Similarly, a fair assessment of the story provided by this legislative initiative, which once again places the Constitutional Court as the source of the frustration of Catalan independence, with its consequent mobilization, requires remembering that our Constitutional Court, Much more generous than others in our environment, such as the German or the Italian, he offered in his resolutions a democratic way to channel the demands of independence: The reform of the Constitution. The Catalan parliament could have approved a proposal for constitutional reform with its aspirations for self-determination, although the independence leaders preferred the now amnestied rupture.
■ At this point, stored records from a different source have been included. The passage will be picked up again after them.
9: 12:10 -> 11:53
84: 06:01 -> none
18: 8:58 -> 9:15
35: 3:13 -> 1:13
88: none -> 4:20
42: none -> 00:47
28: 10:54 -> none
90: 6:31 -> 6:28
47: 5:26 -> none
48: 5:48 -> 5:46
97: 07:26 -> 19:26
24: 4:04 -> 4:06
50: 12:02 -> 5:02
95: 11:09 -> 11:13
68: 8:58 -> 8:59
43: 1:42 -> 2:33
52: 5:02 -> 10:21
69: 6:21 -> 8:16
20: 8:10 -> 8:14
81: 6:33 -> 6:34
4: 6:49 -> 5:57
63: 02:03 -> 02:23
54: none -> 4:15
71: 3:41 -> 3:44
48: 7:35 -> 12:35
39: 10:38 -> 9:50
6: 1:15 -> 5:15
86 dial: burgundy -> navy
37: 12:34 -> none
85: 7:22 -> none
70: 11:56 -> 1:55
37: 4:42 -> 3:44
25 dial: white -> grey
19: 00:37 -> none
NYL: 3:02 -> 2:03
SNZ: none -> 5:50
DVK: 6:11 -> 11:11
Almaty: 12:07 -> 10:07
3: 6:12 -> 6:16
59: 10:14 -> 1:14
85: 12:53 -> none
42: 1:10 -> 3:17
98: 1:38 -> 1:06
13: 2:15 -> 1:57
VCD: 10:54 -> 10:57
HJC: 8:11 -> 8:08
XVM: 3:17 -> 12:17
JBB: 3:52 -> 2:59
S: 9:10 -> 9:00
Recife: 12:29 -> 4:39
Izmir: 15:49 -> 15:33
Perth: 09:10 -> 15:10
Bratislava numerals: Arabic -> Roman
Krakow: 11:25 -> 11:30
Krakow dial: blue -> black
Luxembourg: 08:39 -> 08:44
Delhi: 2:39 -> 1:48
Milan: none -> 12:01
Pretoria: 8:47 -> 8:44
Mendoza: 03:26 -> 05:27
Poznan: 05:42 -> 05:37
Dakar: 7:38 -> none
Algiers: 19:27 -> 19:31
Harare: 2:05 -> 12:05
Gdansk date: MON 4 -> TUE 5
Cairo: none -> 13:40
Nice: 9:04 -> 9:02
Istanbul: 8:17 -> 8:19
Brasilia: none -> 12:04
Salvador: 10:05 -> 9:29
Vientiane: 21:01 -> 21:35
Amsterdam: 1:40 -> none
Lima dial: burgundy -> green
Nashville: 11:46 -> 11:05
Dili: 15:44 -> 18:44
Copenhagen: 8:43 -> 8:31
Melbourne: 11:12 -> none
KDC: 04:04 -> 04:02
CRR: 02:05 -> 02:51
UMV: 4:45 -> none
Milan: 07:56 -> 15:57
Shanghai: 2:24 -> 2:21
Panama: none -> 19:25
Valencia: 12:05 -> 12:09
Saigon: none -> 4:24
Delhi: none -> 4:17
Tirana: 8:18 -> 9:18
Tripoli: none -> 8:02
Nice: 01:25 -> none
But above all, beyond the obvious injustice of this law, whose premises are unsustainable, its approval will set a very dangerous precedent for a democratic rule of law. The possibility of an amnesty has come to stay, as proof that the law itself reforms the Penal Code to recognize this instrument permanently, along with the pardon. So, from now on, that safe haven, which was to know that we are all subject to the same law, key to a democratic state of law, can be subject to storms and blizzards. What other political conflicts can justify another “sovereign act” of our Parliament to guarantee impunity?